Guyana did not have the expertise to value the carbon in its forests. The Mc Kinsey Group did a study and produced a report which indicated that by protecting its forests, the country foregoes annual revenues of US$580 M per year.
Guyana did not have the expertise to design the new bridge across the Demerara River. It went out to tender for bids for the design of the bridge.
And last year, the said Vice President had indicated that a United Kingdom firm, IHS Markit, was currently handling the audit of costs leading up to 2017, which include pre-contract expenditures. So, it is not as if the Government was unaware that the capacity for auditing could have been outsourced.
A country is not expected to have all the capabilities it wants. Therefore, it farms out that which it cannot provide locally. Jagdeo’s pitiful excuse about lack of capacity therefore cannot be accepted. If there is no capacity, then hire that capacity to undertake the audits, until such time that locals can do the work. And if local content capability does not exist, then hire the foreign firm without the need for a local partner.
As it is now, the oil companies have gotten a free pass. And we are going to be saddled with billions of dollars in cost recovery for which we have not undertaken the necessary checks.
Last November, there were reports that the Guyana Revenue Authority (GRA) had undertaken the audit of the pre-contract costs, that is, the costs which Exxon and the other oil companies would have accumulated prior to the signing of the Production Sharing Agreement. And Jagdeo himself had once said that GRA would be building capacity to undertake the audits.
In February of this year, Jagdeo told reporters that the Government was moving to award a contract for the audit of ExxonMobil’s claimed recoverable expenses made after 2017. He went as far as stating that the terms of reference for a new contract to be issued, that there will have to have local content in it, to do the audit between 2017 and 2020.
Jagdeo had said last December that while the Department of Energy was auditing recoverable expenses sequentially, it could very well do so simultaneously. Yet, billions of US dollars in costs have been left unaudited and Guyana has to pay these unaudited expenses.
Last November, Jagdeo had indicated that there was as much as US$20B in costs to be audited.

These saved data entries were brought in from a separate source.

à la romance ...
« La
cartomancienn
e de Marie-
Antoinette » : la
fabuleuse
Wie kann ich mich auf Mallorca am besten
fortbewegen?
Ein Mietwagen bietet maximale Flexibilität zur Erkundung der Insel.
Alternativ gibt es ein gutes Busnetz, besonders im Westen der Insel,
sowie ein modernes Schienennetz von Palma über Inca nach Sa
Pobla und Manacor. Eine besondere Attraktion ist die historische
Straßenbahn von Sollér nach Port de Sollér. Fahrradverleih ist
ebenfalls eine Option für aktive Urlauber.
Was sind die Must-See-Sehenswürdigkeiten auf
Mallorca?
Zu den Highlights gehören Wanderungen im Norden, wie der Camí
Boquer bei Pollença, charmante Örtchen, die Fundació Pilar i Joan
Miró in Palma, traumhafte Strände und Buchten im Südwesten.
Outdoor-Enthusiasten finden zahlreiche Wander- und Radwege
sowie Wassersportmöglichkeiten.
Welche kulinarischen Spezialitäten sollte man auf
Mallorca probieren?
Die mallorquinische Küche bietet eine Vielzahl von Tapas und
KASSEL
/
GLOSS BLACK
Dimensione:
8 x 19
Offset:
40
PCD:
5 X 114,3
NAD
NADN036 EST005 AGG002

He had indicated that the post-contract costs constitute the bulk of these costs and that reviewing these costs was in the national interest. He now needs to answer whether a fair assessment of his government’s management of the audit process has jeopardised the national interest.
On this one, he cannot pass the buck. It was he who was quoted as promising, “We will ensure that every cent, from the beginning, to Payara, all of it, has to be reviewed.”

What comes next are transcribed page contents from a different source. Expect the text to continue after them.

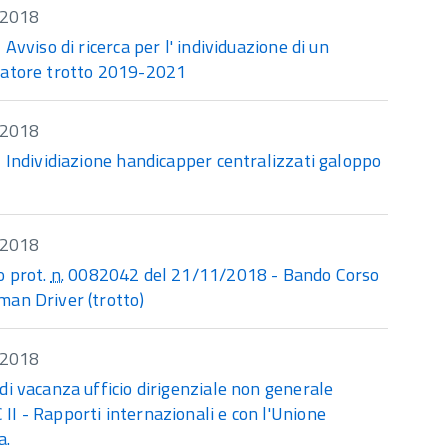
/2018
- Avviso di ricerca per l' individuazione di un
natore trotto 2019-2021
/2018
- Individiazione handicapper centralizzati galoppo
/2018
o prot.
n.
0082042 del 21/11/2018 - Bando Corso
man Driver (trotto)
/2018
di vacanza ufficio dirigenziale non generale
C
II - Rapporti internazionali e con l'Unione
a.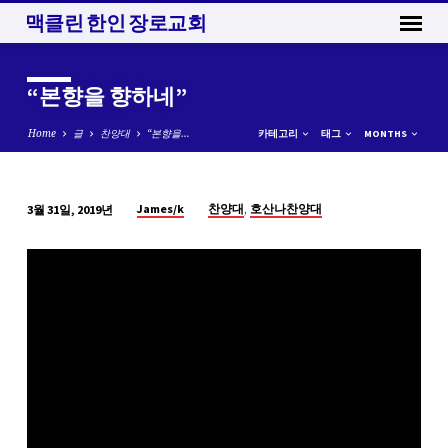
맥클린 한인 장로교회
“본향을 향하네”
Home
글
찬양대
“본향을…
카테고리
태그
MONTHS
,
James/k
찬양대
호산나찬양대
3월 31일, 2019년
“본
향
을
향
하
네”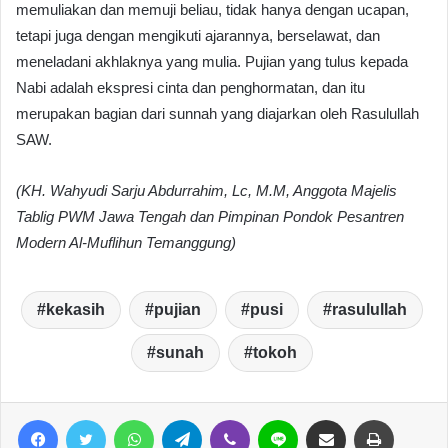
memuliakan dan memuji beliau, tidak hanya dengan ucapan,
tetapi juga dengan mengikuti ajarannya, berselawat, dan
meneladani akhlaknya yang mulia. Pujian yang tulus kepada
Nabi adalah ekspresi cinta dan penghormatan, dan itu
merupakan bagian dari sunnah yang diajarkan oleh Rasulullah
SAW.
(KH. Wahyudi Sarju Abdurrahim, Lc, M.M, Anggota Majelis
Tablig PWM Jawa Tengah dan Pimpinan Pondok Pesantren
Modern Al-Muflihun Temanggung)
kekasih
pujian
pusi
rasulullah
sunah
tokoh
Facebook
Twitter
WhatsApp
Telegram
Viber
Line
Share via Email
Print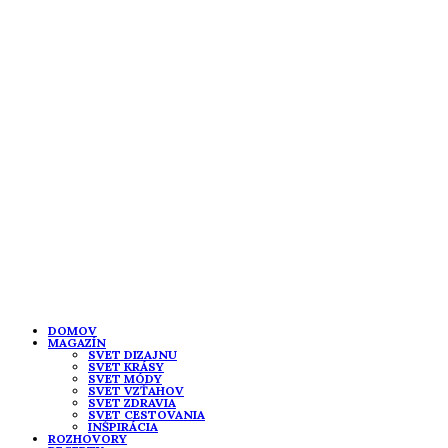
DOMOV
MAGAZÍN
SVET DIZAJNU
SVET KRÁSY
SVET MÓDY
SVET VZŤAHOV
SVET ZDRAVIA
SVET CESTOVANIA
INŠPIRÁCIA
ROZHOVORY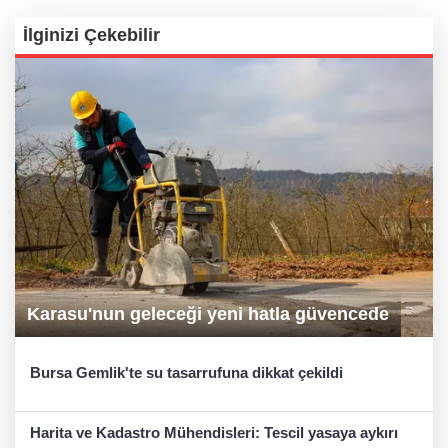
İlginizi Çekebilir
Karasu'nun geleceği yeni hatla güvencede
Bursa Gemlik'te su tasarrufuna dikkat çekildi
Harita ve Kadastro Mühendisleri: Tescil yasaya aykırı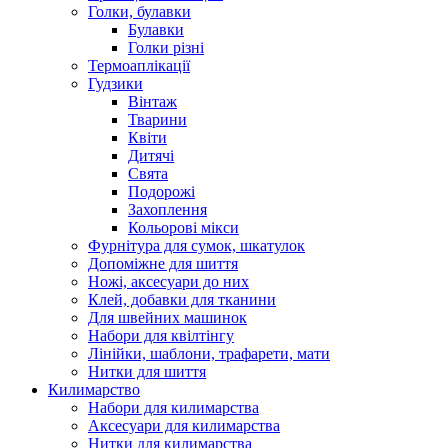
Голки, булавки
Булавки
Голки різні
Термоаплікації
Гудзики
Вінтаж
Тварини
Квіти
Дитячі
Свята
Подорожі
Захоплення
Кольорові мікси
Фурнітура для сумок, шкатулок
Допоміжне для шиття
Ножі, аксесуари до них
Клей, добавки для тканини
Для швейних машинок
Набори для квілтінгу
Лінійки, шаблони, трафарети, мати
Нитки для шиття
Килимарство
Набори для килимарства
Аксесуари для килимарства
Нитки для килимарства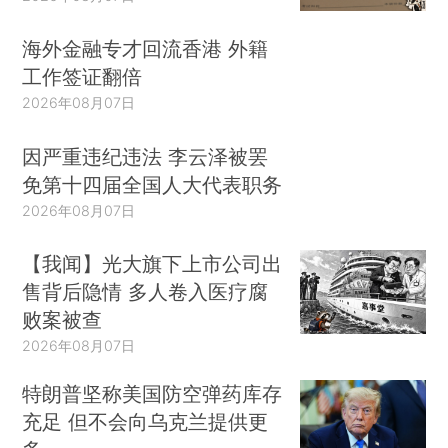
海外金融专才回流香港 外籍
工作签证翻倍
2026年08月07日
因严重违纪违法 李云泽被罢
免第十四届全国人大代表职务
2026年08月07日
【我闻】光大旗下上市公司出
售背后隐情 多人卷入医疗腐
败案被查
2026年08月07日
特朗普坚称美国防空弹药库存
充足 但不会向乌克兰提供更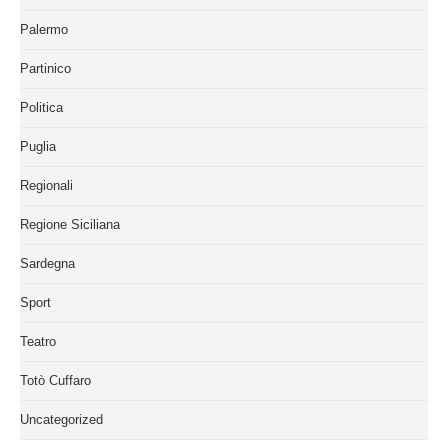
Palermo
Partinico
Politica
Puglia
Regionali
Regione Siciliana
Sardegna
Sport
Teatro
Totò Cuffaro
Uncategorized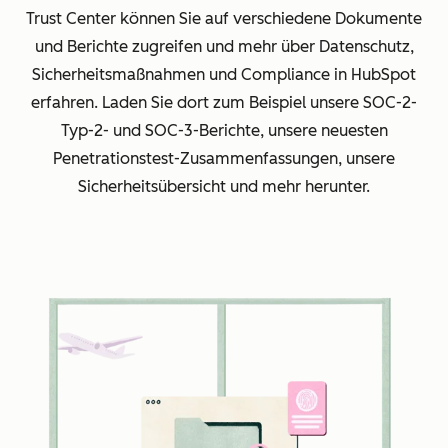
Trust Center können Sie auf verschiedene Dokumente
und Berichte zugreifen und mehr über Datenschutz,
Sicherheitsmaßnahmen und Compliance in HubSpot
erfahren. Laden Sie dort zum Beispiel unsere SOC-2-
Typ-2- und SOC-3-Berichte, unsere neuesten
Penetrationstest-Zusammenfassungen, unsere
Sicherheitsübersicht und mehr herunter.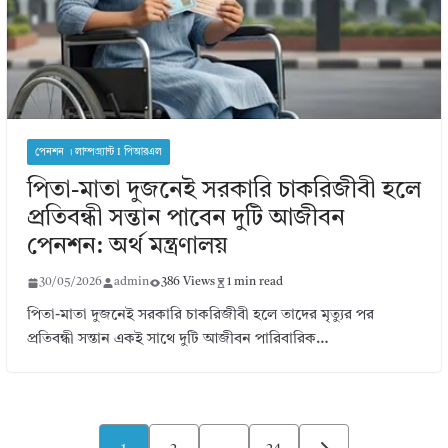
পেনশন । লাম্পগ্র্যান্ট I পিআরএল
পিতা-মাতা দুজনেই সরকারি চাকরিজীবী হলে
প্রতিবন্ধী সন্তান পাবেন দুটি আজীবন
পেনশন: অর্থ মন্ত্রণালয়
30/05/2026
admin
386 Views
1 min read
পিতা-মাতা দুজনেই সরকারি চাকরিজীবী হলে তাদের মৃত্যুর পর
প্রতিবন্ধী সন্তান একই সাথে দুটি আজীবন পারিবারিক…
Posts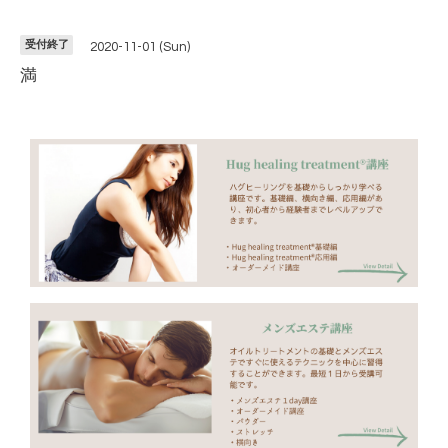
受付終了
2020-11-01 (Sun)
満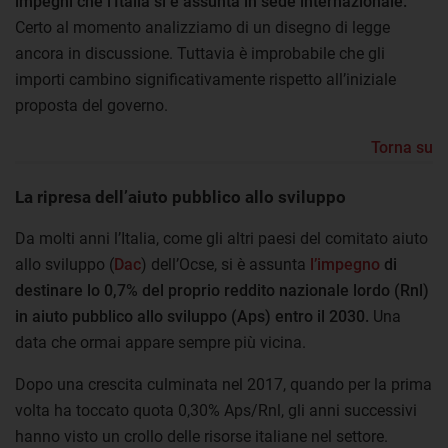
impegni che l’Italia si è assunta in sede internazionale.
Certo al momento analizziamo di un disegno di legge
ancora in discussione. Tuttavia è improbabile che gli
importi cambino significativamente rispetto all’iniziale
proposta del governo.
Torna su
La ripresa dell’aiuto pubblico allo sviluppo
Da molti anni l’Italia, come gli altri paesi del comitato aiuto
allo sviluppo (
Dac
) dell’Ocse, si è assunta
l’impegno
di
destinare lo 0,7% del proprio reddito nazionale lordo (Rnl)
in aiuto pubblico allo sviluppo (Aps) entro il 2030.
Una
data che ormai appare sempre più vicina.
Dopo una crescita culminata nel 2017, quando per la prima
volta ha toccato quota 0,30% Aps/Rnl, gli anni successivi
hanno visto un crollo delle risorse italiane nel settore.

Every cent has not been audited. Billions of US dollars in recoverable expenses have not been audited.
This matter cannot be swept under the carpet. Heads must roll for the failure of the Government to complete the audits of billions of dollars.
Jagdeo’s excuse is like a strainer: it is full of holes. And since he has been integrally involved in the management of the oil and gas sector, his own performance should now be subject to a confidence motion.
(The views expressed in this article are those of the author and do not necessarily reflect the opinions of this newspaper.)